Ella ha emergido lo suficiente como para otear el campo enemigo y ha levantado el dedo gordo en señal afirmativa.

—Menos mal. —He suspirado al recuperar la posición erguida en el asiento.

—¿Todavía seguís sin hablaros?

—Bueno, hablamos, pero no hablamos. Es difícil de explicar.

—Pues esta vez te he entendido perfectamente —ha dicho ella, pidiendo una nueva ronda individual.

No he podido por menos que sonreír ante sus tonterías.

—Deberíamos quedar todas las chicas para una cena, como antes —ha sugerido.

—Sí, eso estaría bien —he musitado yo, desviando la mirada.

—Está claro que no vas a ser el alma de la fiesta, pero seguro que te animas.

—Sí, cuando queráis —he contestado, pero no he concretado nada.

Ante su resoplido, me he centrado en mi mojito, todavía aspirando el aroma del camarero.

—¿Crees que debería apuntar a mi hija a ballet? Tú fuiste muchos años. ¿Qué opinas?

—¿Cómo? —El súbito cambio de conversación me ha dejado bastante más despistada de lo que ya estaba.

—Quiero que se centre en algo, que no se disperse.

—Tiene cuatro años, Vic.

—Tú empezaste a esa edad.

—Sí, pero lo hice porque era lo que querían mis padres, no porque me gustara. Conlleva muchísimo sacrificio y también muchas decepciones si no consigues ser una figura principal. Creo que debes dejar que ella sea libre para elegir.

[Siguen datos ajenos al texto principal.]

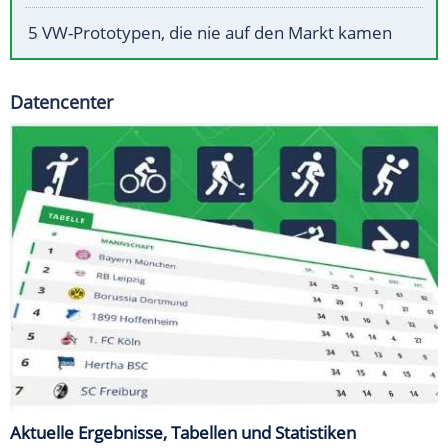
5 VW-Prototypen, die nie auf den Markt kamen
Datencenter
Aktuelle Ergebnisse, Tabellen und Statistiken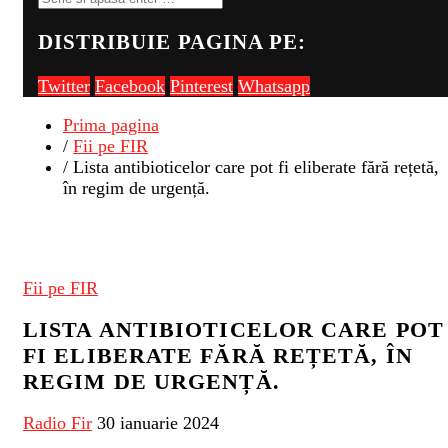
DISTRIBUIE PAGINA PE:
Twitter
Facebook
Pinterest
Whatsapp
Prima pagina
/
Fii pe FIR
/ Lista antibioticelor care pot fi eliberate fără rețetă,
în regim de urgență.
Fii pe FIR
LISTA ANTIBIOTICELOR CARE POT
FI ELIBERATE FĂRĂ REȚETĂ, ÎN
REGIM DE URGENȚĂ.
Radio Fir
30 ianuarie 2024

—¡Ya! Y si me sale como tú, ¡¿qué voy a hacer?! —Ha dejado caer la cabeza y después me ha mirado con tal gesto compungido que he sido incapaz de enfadarme.

—De momento ya le has puesto mi nombre, así que estará marcada de por vida.

—¿En qué estaría yo pensando? Seguro que sois las dos únicas personas en el mundo que se llaman así.

He sonreído y la he mirado con cariño.

—Vic, ella será lo que sea, y nunca se parecerá a mí, porque, ¿sabes una cosa? Tú no te pareces en nada a mi madre.

—Menos mal; si me llegas a decir que me parezco a ella, me hago el haraquiri aquí mismo.

Y ambas nos hemos reído como niñas.

—Ya sé cuál es tu problema —ha determinado Vic, después del quinto mojito.

—¿Cuál?

—Que lo quisiste demasiado.

—¿Demasiado?

—Sí, una puede querer, amar, amar mucho y querer demasiado. Para sobrevivir a una relación, con un querer simple basta. Tú, cariño, diste un salto de pértiga y te saliste de pista.

—¿Ése es el pensamiento filosófico de... —miré mi reloj de pulsera— las siete y catorce minutos de la tarde?

—No, ése es un teorema vital —ha afirmado, bebiéndose la última consumición.

 

* * *

 

En casa, a salvo del calor, con el aire acondicionado recorriendo cada estancia de forma silenciosa, he pensado en ello. ¿Y sabes una cosa, Jay? Mi problema no es haberte querido demasiado, es... que te sigo queriendo demasiado.